What this task involves:
Return exactly the lines of the records below, starting at the line that contains "Zubehör Batterie Y50-N18L-A" and ending at the line that contains "Bezahlarten", with both of those lines kept.

Records provided:
========

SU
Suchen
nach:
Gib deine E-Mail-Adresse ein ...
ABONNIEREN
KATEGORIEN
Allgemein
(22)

========

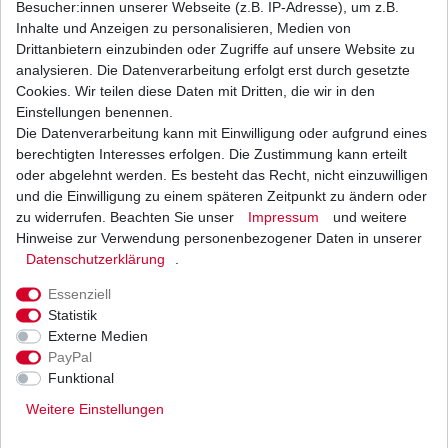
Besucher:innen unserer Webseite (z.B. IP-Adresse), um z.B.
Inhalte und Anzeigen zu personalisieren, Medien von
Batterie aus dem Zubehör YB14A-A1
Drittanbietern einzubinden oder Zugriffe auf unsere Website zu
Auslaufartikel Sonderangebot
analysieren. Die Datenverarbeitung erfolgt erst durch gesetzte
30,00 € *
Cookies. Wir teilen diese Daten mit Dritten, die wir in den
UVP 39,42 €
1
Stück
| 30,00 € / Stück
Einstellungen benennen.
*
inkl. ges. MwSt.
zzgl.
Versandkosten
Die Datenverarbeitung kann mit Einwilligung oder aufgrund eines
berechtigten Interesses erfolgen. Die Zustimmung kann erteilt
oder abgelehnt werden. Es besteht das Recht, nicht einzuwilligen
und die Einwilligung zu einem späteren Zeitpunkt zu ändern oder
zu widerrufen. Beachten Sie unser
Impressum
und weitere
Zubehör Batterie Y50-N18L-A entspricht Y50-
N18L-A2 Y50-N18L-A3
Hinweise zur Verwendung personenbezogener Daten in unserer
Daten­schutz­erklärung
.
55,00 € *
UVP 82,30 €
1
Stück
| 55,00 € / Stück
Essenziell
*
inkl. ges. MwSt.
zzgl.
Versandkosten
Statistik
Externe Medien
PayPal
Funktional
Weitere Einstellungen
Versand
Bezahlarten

========

Task result:
Zubehör Batterie Y50-N18L-A entspricht Y50-
N18L-A2 Y50-N18L-A3
Hinweise zur Verwendung personenbezogener Daten in unserer
Daten­schutz­erklärung
.
55,00 € *
UVP 82,30 €
1
Stück
| 55,00 € / Stück
Essenziell
*
inkl. ges. MwSt.
zzgl.
Versandkosten
Statistik
Externe Medien
PayPal
Funktional
Weitere Einstellungen
Versand
Bezahlarten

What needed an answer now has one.